Der Bericht der OECD benennt Zusammenhänge, die dazu führen, dass insbesondere sogenannte leistungsschwache Schüler in Schule scheitern und nicht von den vielen Veränderungen, Reformen und Paradigmenwechseln profitieren. Dies geht aus dem aktuellen OECD-Bericht zum Thema „Low Performing Students“ hervor. Die Zahl dieser Schüler ist zwar insgesamt kleiner geworden, jedoch erweist sich die soziale Herkunft erneut als wesentliches Kriterium des Schulerfolgs oder -versagens. Nach wie vor ist der „Geldbeutel“ und die Bildungsnähe bzw. -ferne der Eltern entscheidend.

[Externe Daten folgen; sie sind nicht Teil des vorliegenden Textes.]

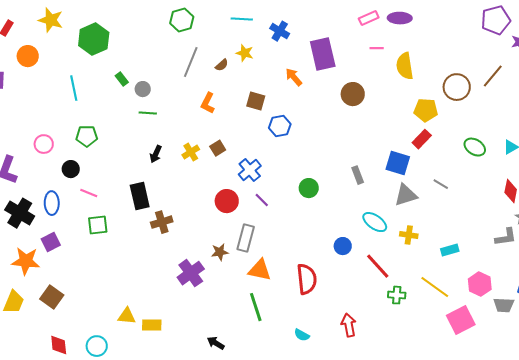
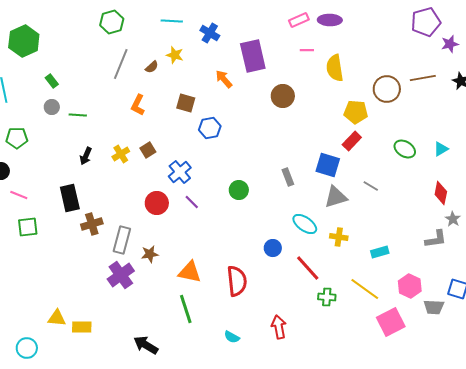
brown line: (493, 76) -> (423, 78), turned 40
gray circle: (143, 89) -> (52, 107), moved
gray rectangle: (246, 238) -> (122, 240), moved
black arrow: (216, 343) -> (146, 345), size x1.4

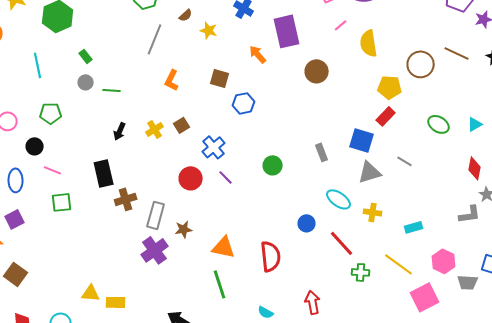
pink line: (307, 50) -> (341, 25), turned -40
brown semicircle: (152, 67) -> (186, 15), moved
brown line: (423, 78) -> (457, 53), turned 35

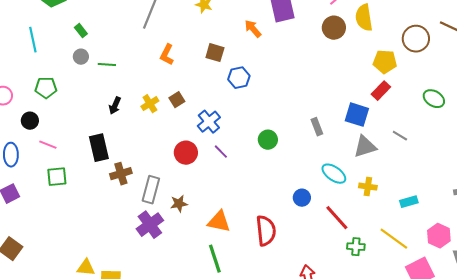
brown circle: (317, 71) -> (334, 28), moved

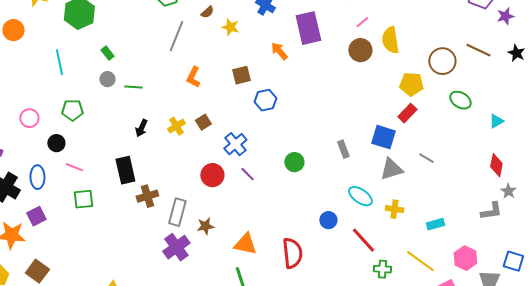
brown square: (215, 53) -> (241, 75), turned -30
green ellipse: (434, 99) -> (460, 100), moved

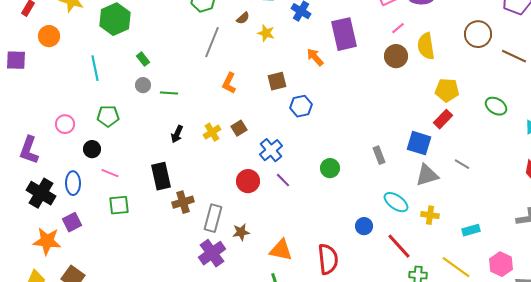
brown circle: (442, 61) -> (478, 34), moved

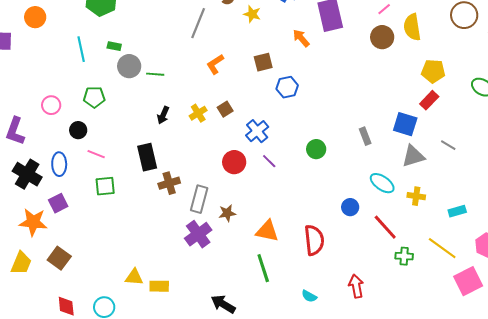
green rectangle: (143, 59) -> (114, 46), moved, turned -40
orange L-shape: (229, 83) -> (215, 64), turned 30
gray circle: (143, 85) -> (129, 66), size x1.5

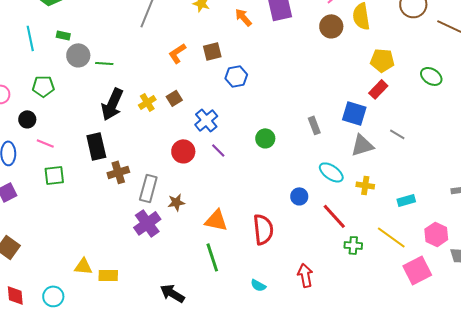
orange arrow: (301, 38) -> (243, 17), moved
orange L-shape: (215, 64) -> (177, 53), moved
black arrow: (163, 115) -> (112, 104), size x1.8

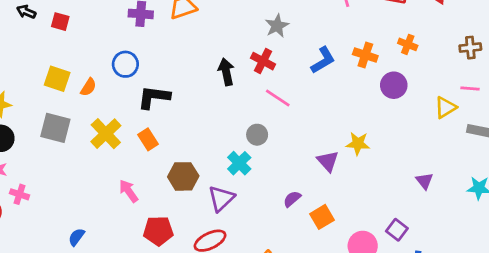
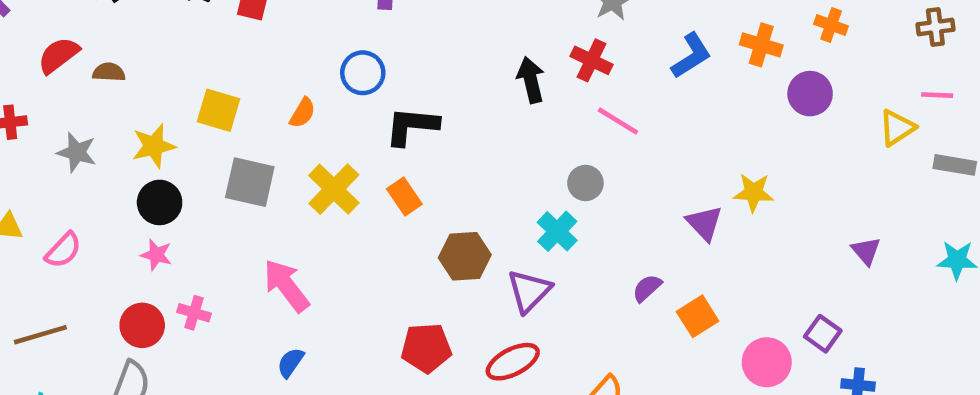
yellow square: (57, 79) -> (219, 110), moved
pink arrow: (129, 191) -> (286, 286), moved, size x1.4
pink cross: (20, 194) -> (194, 313), moved

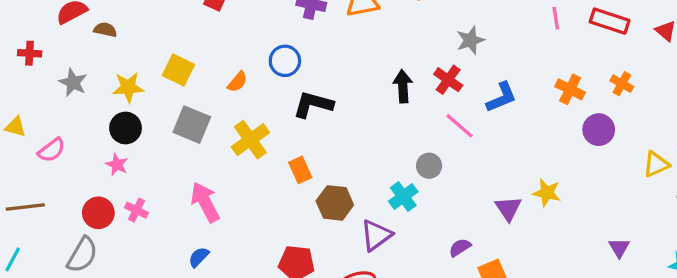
blue L-shape: (691, 56) -> (501, 97), moved
orange rectangle: (404, 196) -> (300, 170), moved

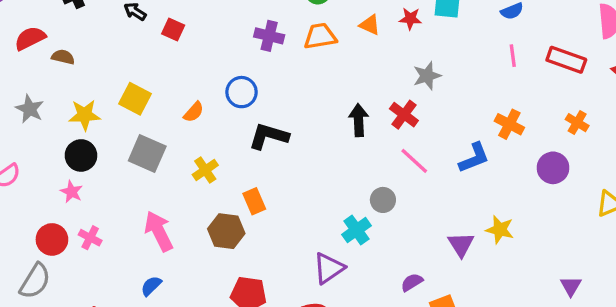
orange cross: (570, 89) -> (509, 124), moved
blue L-shape: (501, 97) -> (474, 158), moved
yellow cross: (250, 140) -> (205, 170), size x0.7
brown hexagon: (335, 203) -> (226, 231), moved

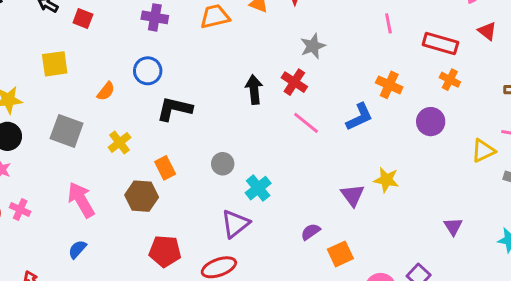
purple cross: (269, 36) -> (155, 17), moved
red rectangle: (566, 60) -> (440, 44), moved
yellow square: (135, 99) -> (55, 64), moved, turned -32
gray circle: (383, 200) -> (223, 164), moved

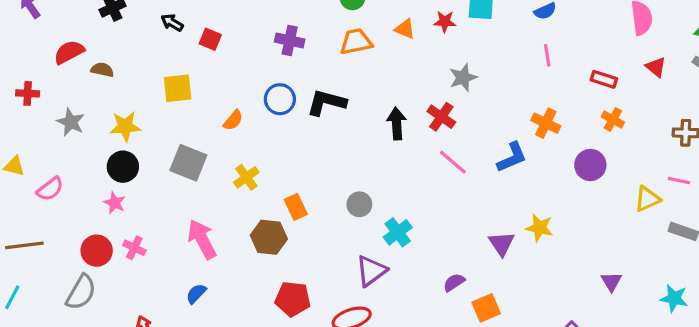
red rectangle: (440, 44) -> (604, 79), size x0.7
black L-shape: (174, 109) -> (326, 102), moved

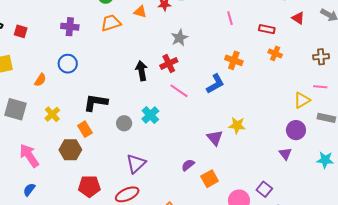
black L-shape: (326, 102) -> (96, 102), moved
red cross: (441, 117) -> (169, 63), turned 36
purple circle: (590, 165) -> (296, 130), moved
cyan cross: (398, 232) -> (150, 115), moved

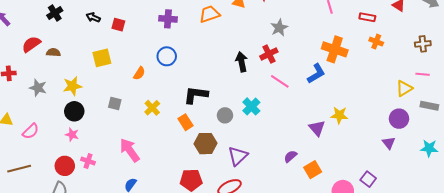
orange cross: (234, 60) -> (335, 49), size x1.4
gray square: (15, 109) -> (115, 103), size x0.6
brown hexagon: (70, 150) -> (206, 144), moved

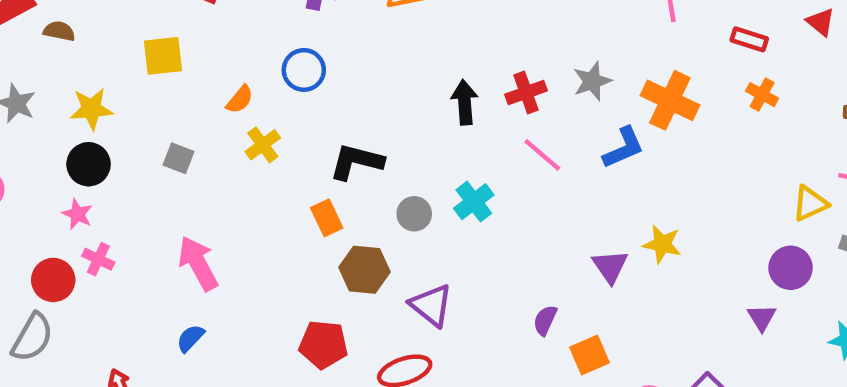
gray star: (279, 28) -> (592, 81), moved
yellow cross: (152, 108) -> (263, 145), moved
purple triangle: (238, 156) -> (431, 305), turned -45
purple semicircle: (290, 156) -> (545, 320), turned -32
pink cross: (88, 161) -> (98, 259), moved

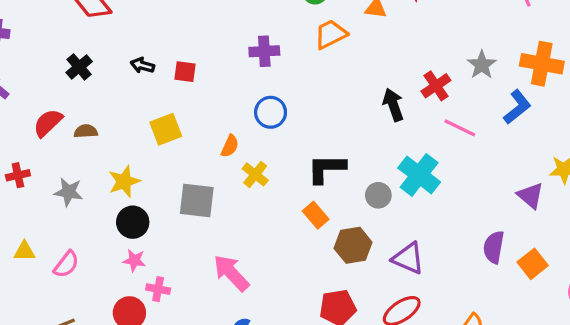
gray square: (178, 158) -> (197, 200), size x1.6
cyan cross: (474, 202) -> (419, 175), size x1.4
purple semicircle: (545, 320) -> (494, 247), size x1.4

„Diese Tatsache zeigt sich gerade bei Kindern mit Lernstörungen wie die Legasthenie und Dyskalkulie (Rechenstörung)“, erklärt Marlies Lipka, Geschäftsführerin des Fachverbandes für integrative Lerntherapie e.V. (FiL), und fährt fort: „Kinder mit großen Schwierigkeiten beim Schriftsprach- und Mathematikerwerb, denen alle schulischen Fördermaßnahmen nicht genügen, benötigen oft eine Lerntherapie, also eine spezifische Hilfeform bei Lernstörungen.“ Diese Schülerinnen und Schüler könnten davon profitieren, dass Lerntherapie wie etwa Schulsozialarbeit zum Angebot jeder Schule gehören würde, das zeigen vielfältige Projekte. Die Kinder erhalten die individuelle Hilfe, die sie brauchen. Die Lehrkräfte werden entlastet und gleichzeitig in ihrer Professionalität gestärkt, weil sie die Schüler erkennen, die zusätzlich Hilfe brauchen. Schulen haben in den letzten Jahren einen gigantischen Veränderungsprozess durchlaufen, die Herausforderungen sind stetig gestiegen, nicht zuletzt durch die Forderung nach inklusiven Schulen. Sinnvolle Kooperationen sind dabei unerlässlich.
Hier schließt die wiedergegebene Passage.